11 thoughts on “Do nanoparticles deliver? Merck’s Smart Flares and other controversies

  1. Reblogged this on Rapha-z-lab and commented:
    Leonid Schneider’s article starts with a summary of the stripy controversy and then moves on to the SmartFlare. Of particular interest is the quote from Luke Armstrong, formerly at EMD Millipore, which demonstrates that the company ought to be well aware that the probes detect nucleases rather than mRNAs. This begs the question of why they are still selling and advertising this product. Unfortunately, they did not provide a statement to Leonid.


  2. The above mentioned publication from the German Heart Center (Lahm et al., Stem Cells 33:392-402, 2015) does offer an important negative control for SmartFlare specificity. It is shown in Fig 1B, where scramble SmartFlares are applied, showing only a very weak background signal.

    It seems an error in image assembly was made, as the overlay image is composed of two different fields: a monolayers of cells in “phase” is different from the cell colony shown in “Scramble SF”. Other overlay images seem correct, only the negative control seems affected by this assembly error.
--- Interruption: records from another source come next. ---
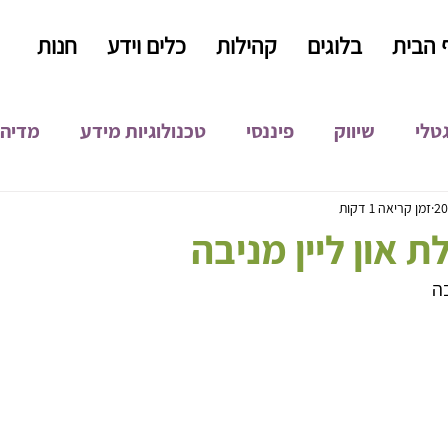
 הבית
בלוגים
קהילות
כלים וידע
חנות
גטלי
שיווק
פיננסי
טכנולוגיות מידע
מדיה 
קידום אורגני
קופירייטינג
כתיבה שיווקית
התפ
זמן קריאה 1 דקות
 און ליין מניבה
פיתוח עסקי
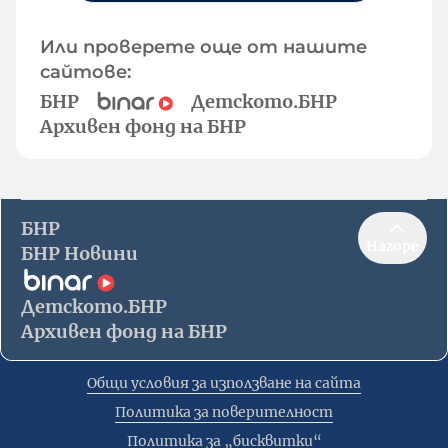
Или проверете още от нашите
сайтове:
БНР
Детското.БНР
Архивен фонд на БНР
БНР
Нагоре
БНР Новини
Детското.БНР
Архивен фонд на БНР
Общи условия за използване на сайта
Политика за поверителност
Политика за „бисквитки“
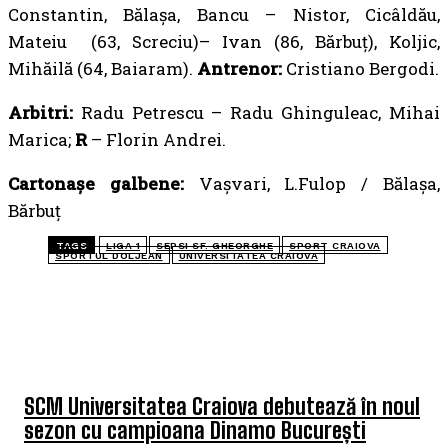
Constantin, Bălașa, Bancu – Nistor, Cicâldău,
Mateiu (63, Screciu)– Ivan (86, Bărbuț), Koljic,
Mihăilă (64, Baiaram).
Antrenor:
Cristiano Bergodi.
Arbitri:
Radu Petrescu –
Radu Ghinguleac,
Mihai
Marica;
R
– Florin Andrei.
Cartonașe galbene:
Vașvari, L.Fulop / Bălașa,
Bărbuț
TAGS
LIGA 1
SEPSI SF. GHEORGHE
SPORT CRAIOVA
SPORTUL DOLJEAN
UNIVERSITATEA CRAIOVA
TOP 5 ÎN ACEASTĂ SĂPTĂMÂNĂ
SCM Universitatea Craiova debutează în noul
sezon cu campioana Dinamo București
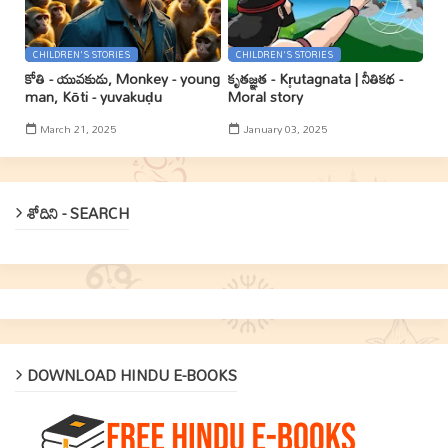
CHILDREN'S STORIES
CHILDREN'S STORIES
కోతి - యువకుడు, Monkey - young
కృతజ్ఞత - Kr̥utagnata | నీతికథ -
man, Kōti - yuvakuḍu
Moral story
March 21, 2025
January 03, 2025
శోదిని - SEARCH
DOWNLOAD HINDU E-BOOKS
It is very important to provide the correct image for the negative control, since other labs (see above) reported a strong unspecific signal from Scramble SmartFlares.
    I have contacted Lahm and his co-authors Krane, Doppler and Dressen about this issue on Nov 20th, but received no reply so far, despite our earlier intense and successful communication.


    1. Hi Leonid,

      I think I have to disagree about the “figure assembly error” (which is a charmingly diplomatic term!). I agree that if you crank the levels you do see the big blob as you’ve shown above, but this will happen with any widefield microscope that has slightly uneven or off-centre illumination. When you push the levels so far, you start to discern that background illumination pattern (especially when combined with some compression artifacts) which you wouldn’t expect to see in the phase image (as it’s a different light source).
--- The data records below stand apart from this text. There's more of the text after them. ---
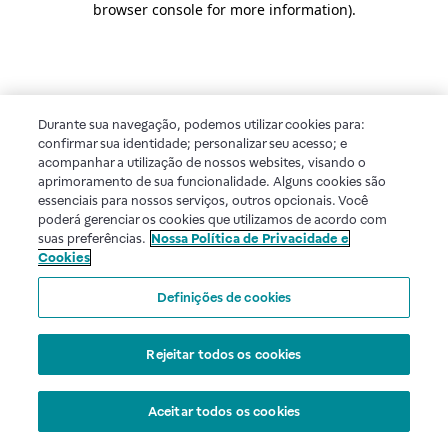
browser console for more information)
.
Durante sua navegação, podemos utilizar cookies para:
confirmar sua identidade; personalizar seu acesso; e
acompanhar a utilização de nossos websites, visando o
aprimoramento de sua funcionalidade. Alguns cookies são
essenciais para nossos serviços, outros opcionais. Você
poderá gerenciar os cookies que utilizamos de acordo com
suas preferências.
Nossa Política de Privacidade e
Cookies
Definições de cookies
Rejeitar todos os cookies
Aceitar todos os cookies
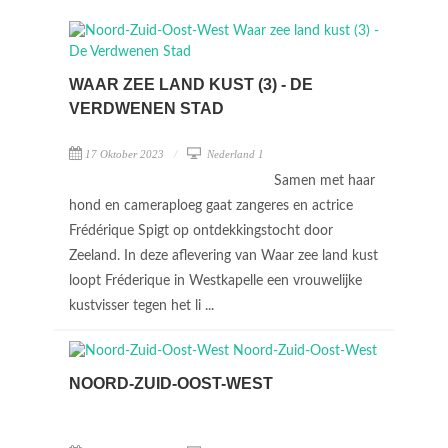
WAAR ZEE LAND KUST (3) - DE
VERDWENEN STAD
17 Oktober 2023
Nederland 1
Samen met haar
hond en cameraploeg gaat zangeres en actrice
Frédérique Spigt op ontdekkingstocht door
Zeeland. In deze aflevering van Waar zee land kust
loopt Fréderique in Westkapelle een vrouwelijke
kustvisser tegen het li ...
NOORD-ZUID-OOST-WEST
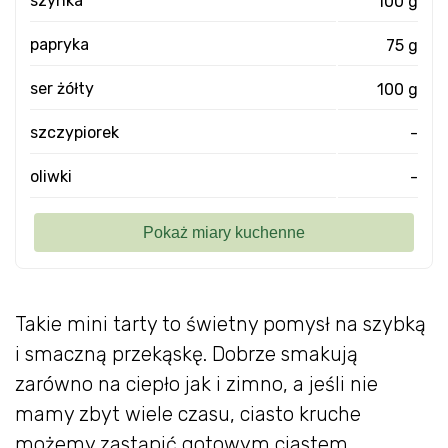
szynka
100 g
papryka
75 g
ser żółty
100 g
szczypiorek
-
oliwki
-
Takie mini tarty to świetny pomysł na szybką
i smaczną przekąskę. Dobrze smakują
zarówno na ciepło jak i zimno, a jeśli nie
mamy zbyt wiele czasu, ciasto kruche
możemy zastąpić gotowym ciastem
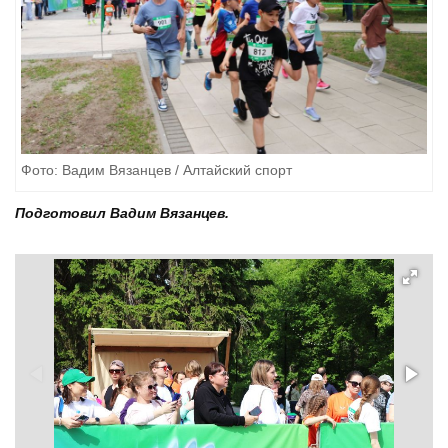
Фото: Вадим Вязанцев / Алтайский спорт
Подготовил Вадим Вязанцев.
      If you don’t push the levels too far, you do see a low level of (cell-sized) punctate signal. See:


      1. Hi Dave, thanks for your comment. I however disagree with your interpretation, the purpose of boosting the background is to see the shape of the cell colonies, via their autofluorescence or background signal. to me it does look like a differently shaped cell colony, similar to the issue presented here: https://pubpeer.com/publications/1B7DE752C246EF1C74CF7970C0FA08#fb32037
        I think the issue can be easily clarified if the authors would consider to engage. Unfortunately, they do not.